“On TV & Video” is a column exploring opportunities and challenges in advanced TV and video.
Today’s column is by Alex Collmer, CEO of VidMob.
We are entering an era of signal loss, in which media targeting will become less effective. Creative will have to pick up the slack.
For the past decade, marketers have dedicated outsized attention and considerable tech resources to optimize audiences, for targeting parameters and to budget allocations across channels.
But three factors – audience, budget and creative – drive positive marketing results, creative being the most important of the three: Google estimates that creative bears 70% of the responsibility for results.
And creative is about to become more important as the privacy landscape changes, with the decline of third-party cookies and Apple’s ATT framework eliminating access to the IDFA.
New technologies and data types are emerging to make this transition smoother. AI and machine learning are powering new tools such as computer vision, optical character recognition and natural language processing that make it possible to unpack many if not all of the creative attributes of any piece of content, frame by frame.
The ability to cross this creative attribute data with performance metrics across the thousands or tens of thousands of a brand’s communications will, for the first time, give marketers insight into the “why” behind 70% of their ad performance.
But while creative insights are interesting, they don’t become valuable until we actually do something with them. Yet doing something with them is particularly challenging in an industry that split apart creative and media 25 years ago, keeping them largely separated to this day.
Undoing the Great Unbundling
When holding companies unbundled creative and media agencies in the mid-1990s, it made a lot of sense. After all, it took months to get media data back. Changing creative similarly took a long time and cost a fortune, so no one did it. Better to split media agencies out and reap the benefits, both cultural and financial.
But that’s no longer the case. Marketers get valuable information back within seconds of launching any campaign today, and they can use creative analytics to identify how specific creative decisions are helping or hurting performance.
To date, they’ve focused their optimization efforts on the media and budget levers – the 30%. As agencies and brands begin to undo the Great Unbundling and bring creative and media back together, emerging technology platforms are enabling brands to optimize creative.
But there’s a lot of confusion in the marketplace about what “data-informed creative” actually is.
Marketers often incorrectly assume that dynamic creative optimization (DCO), which can algorithmically change color palettes, weather settings and calls-to-action, is the only option. DCO is useful in many cases, but it’s no panacea on its own.
If I’m a marketer trying to put forward a unique and emotionally resonant embodiment of my brand, using automated optimization technology alone checks the box for scale. But it may not be the best solution when it comes to differentiation.
A hybrid approach that both taps human creativity and deploys a DCO tool to boost it might be that solution.
How to Get Started
To realize the value inherent in ad creative, an organization needs to do a few things.
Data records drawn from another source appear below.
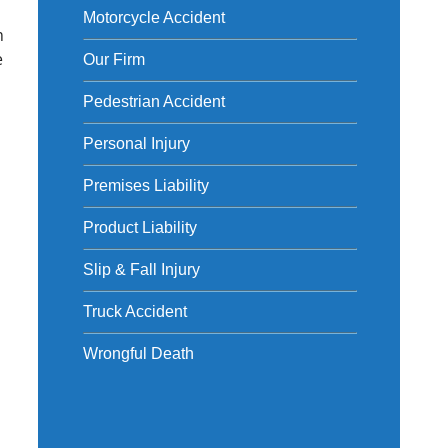
Motorcycle Accident
m
e
Our Firm
Pedestrian Accident
Personal Injury
Premises Liability
Product Liability
Slip & Fall Injury
Truck Accident
Wrongful Death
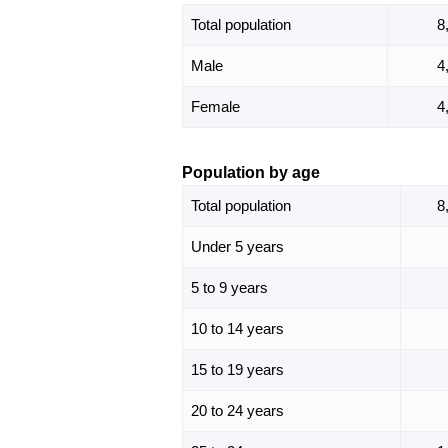
Total population
8
Male
4
Female
4
Population by age
Total population
8
Under 5 years
5 to 9 years
10 to 14 years
15 to 19 years
20 to 24 years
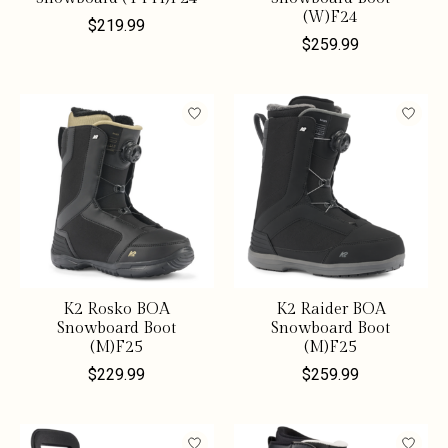
(W)F24
$219.99
$259.99
K2 Rosko BOA
K2 Raider BOA
Snowboard Boot
Snowboard Boot
(M)F25
(M)F25
$229.99
$259.99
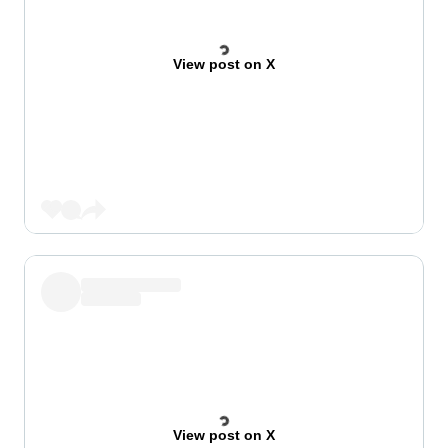
View post on X
View post on X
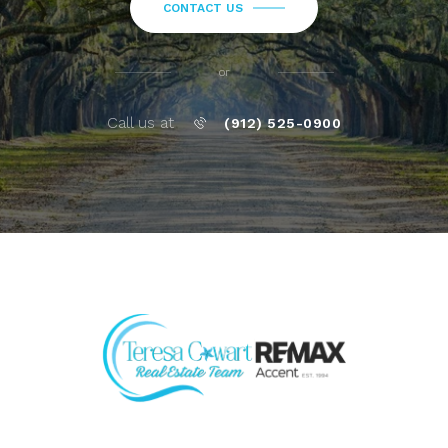
CONTACT US
or
Call us at
(912) 525-0900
First, it needs to understand as a matter of company culture that the focus of the last decade, audience and budget optimization, is not enough.
Second, it needs to build the “creative stack” necessary for accumulating the learnings that come from turning on creative analytics as a new first-party data vector.
And lastly, whether by realigning resources or merely deploying a connective software platform, it needs to link its media resources and creative resources in a symbiotic loop, one that will promote learning and creation.
Creative may drive 70% of ad performance, but it’s historically received far less in data and tech investment. Brands now have the opportunity to change that dynamic, by using data to improve creative decision-making.